Maintenant que le troisième tome de « Zombillénium » vient de paraître chez Dupuis, il est temps de faire un retour sur cette populaire série créée par le bédéiste français Arthur de Pins.

Un parc pas comme les autres!

Zombillénium est, à première vue, un parc d’attractions comme les autres. Il est rempli de manèges et de kiosques dont le but est de divertir et, surtout, de faire peur aux visiteurs. Mais contrairement à tous les autres parcs d’attractions au monde, celui-là embauche de vrais monstres comme des zombies, des loups-garous ou encore des vampires. Aussi, immortalité oblige, les employés signent des contrats jusqu’à la fin des temps.
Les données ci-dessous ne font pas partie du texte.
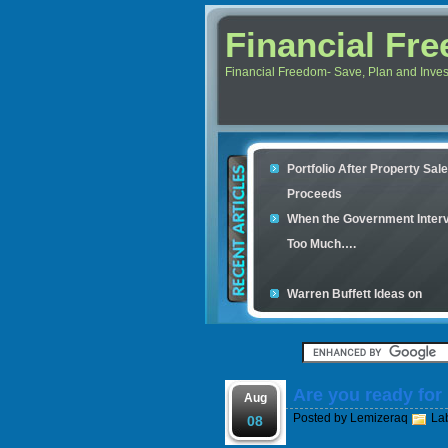
Financial Fr
Financial Freedom- Save, Plan and Invest 
Portfolio After Property Sal
Proceeds
When the Government Inter
Too Much….
Warren Buffett Ideas on
Retirement Investment
Financial Scam and The Sim
Con
Are you ready for
Your credit cards determine
Aug
Posted by
Lemizeraq
La
housing loan
08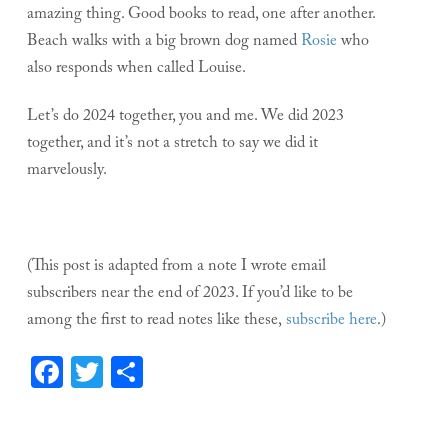
amazing thing. Good books to read, one after another.
Beach walks with a big brown dog named
Rosie
who
also responds when called Louise.
Let’s do 2024 together, you and me. We did 2023
together, and it’s not a stretch to say we did it
marvelously.
(This post is adapted from a note I wrote email
subscribers near the end of 2023. If you’d like to be
among the first to read notes like these,
subscribe here
.)
Facebook
Twitter
Share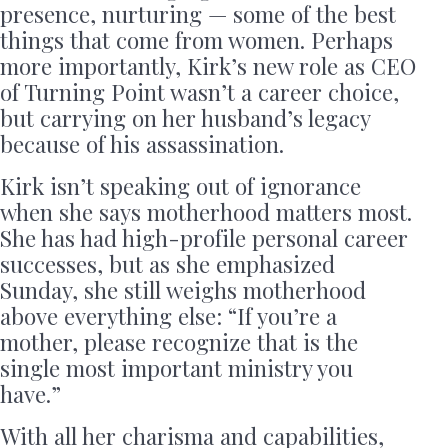
presence, nurturing — some of the best
things that come from women. Perhaps
more importantly, Kirk’s new role as CEO
of Turning Point wasn’t a career choice,
but carrying on her husband’s legacy
because of his assassination.
Kirk isn’t speaking out of ignorance
when she says motherhood matters most.
She has had high-profile personal career
successes, but as she emphasized
Sunday, she still weighs motherhood
above everything else: “If you’re a
mother, please recognize that is the
single most important ministry you
have.”
With all her charisma and capabilities,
Ils ne peuvent pas démissionner et encore moins quitter le parc de leur plein gré. 

Évidemment, les visiteurs n’ont aucune idée de ce qui s’y passe vraiment. Tous ont la certitude que les monstres sont en fait des acteurs déguisés. Ce qu'on ne sait pas ne fait pas mal, après tout...

Un nouveau venu

Les trois premiers tomes nous permettent de suivre les aventures d'Aurélien Zahner. L’homme, déprimé, a été accidentellement frappé par un véhicule conduit par Francis Von Bloodt, directeur d'exploitation du parc et vampire, et Sirius Jefferson, un squelette. Mordu, Aurélien se transforme en démon. 
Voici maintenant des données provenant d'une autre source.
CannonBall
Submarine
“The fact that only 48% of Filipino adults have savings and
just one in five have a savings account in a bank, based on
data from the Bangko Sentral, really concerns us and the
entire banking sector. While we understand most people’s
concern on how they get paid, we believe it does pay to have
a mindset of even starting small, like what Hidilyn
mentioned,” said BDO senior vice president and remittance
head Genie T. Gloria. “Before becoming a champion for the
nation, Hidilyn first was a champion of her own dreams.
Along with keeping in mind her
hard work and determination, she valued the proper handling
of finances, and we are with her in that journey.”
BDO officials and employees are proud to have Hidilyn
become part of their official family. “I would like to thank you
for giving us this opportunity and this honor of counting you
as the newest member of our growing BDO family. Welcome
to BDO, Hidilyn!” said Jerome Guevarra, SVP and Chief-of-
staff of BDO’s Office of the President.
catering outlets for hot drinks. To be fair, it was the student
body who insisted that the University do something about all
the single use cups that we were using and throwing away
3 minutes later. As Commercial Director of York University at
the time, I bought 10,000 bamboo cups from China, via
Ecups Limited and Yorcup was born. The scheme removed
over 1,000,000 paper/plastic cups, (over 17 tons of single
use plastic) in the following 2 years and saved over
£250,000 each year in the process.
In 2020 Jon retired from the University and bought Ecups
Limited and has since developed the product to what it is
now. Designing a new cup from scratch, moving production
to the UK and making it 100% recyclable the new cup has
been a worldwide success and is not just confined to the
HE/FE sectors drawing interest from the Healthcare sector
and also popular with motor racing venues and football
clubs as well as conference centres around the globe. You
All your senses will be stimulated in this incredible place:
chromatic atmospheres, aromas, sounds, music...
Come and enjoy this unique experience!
Si l’intrigue tourne surtout autour de cet homme, plusieurs planches se consacrent également sur le cas de Gretchen Webb, une sorcière anglaise qui travaille également pour Zombillénium. Plus le lecteur progressera dans sa lecture et plus il découvrira que cette jeune femme cache quelque chose. 
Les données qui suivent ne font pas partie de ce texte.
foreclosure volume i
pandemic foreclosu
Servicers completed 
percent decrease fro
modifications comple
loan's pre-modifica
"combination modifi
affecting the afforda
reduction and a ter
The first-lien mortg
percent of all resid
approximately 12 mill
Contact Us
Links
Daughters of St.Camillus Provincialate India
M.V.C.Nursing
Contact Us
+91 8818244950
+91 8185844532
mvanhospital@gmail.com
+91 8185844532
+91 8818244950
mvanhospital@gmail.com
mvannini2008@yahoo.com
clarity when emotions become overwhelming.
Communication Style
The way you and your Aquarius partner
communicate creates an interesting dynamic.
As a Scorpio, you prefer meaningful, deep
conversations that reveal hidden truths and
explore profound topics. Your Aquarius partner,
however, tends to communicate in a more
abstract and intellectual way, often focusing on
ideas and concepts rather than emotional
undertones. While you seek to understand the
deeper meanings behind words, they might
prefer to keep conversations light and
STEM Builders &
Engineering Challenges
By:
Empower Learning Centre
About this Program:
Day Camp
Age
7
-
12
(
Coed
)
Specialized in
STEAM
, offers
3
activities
Dans le dernier tome paru en librairie, Control Freaks, les employés du parc sont confrontés à un changement de direction. Francis est, en effet, forcé de laisser sa chaise de directeur à Jaggar, un vampire qui ne fait pas dans la dentelle. Sous prétexte d’améliorer la rentabilité du parc, il souhaite supprimer la règle la plus importante de Zombillénium, celle interdisant les employés de tuer des visiteurs. Bien sûr, ce changement de cap ne fera pas plaisir à tout le monde.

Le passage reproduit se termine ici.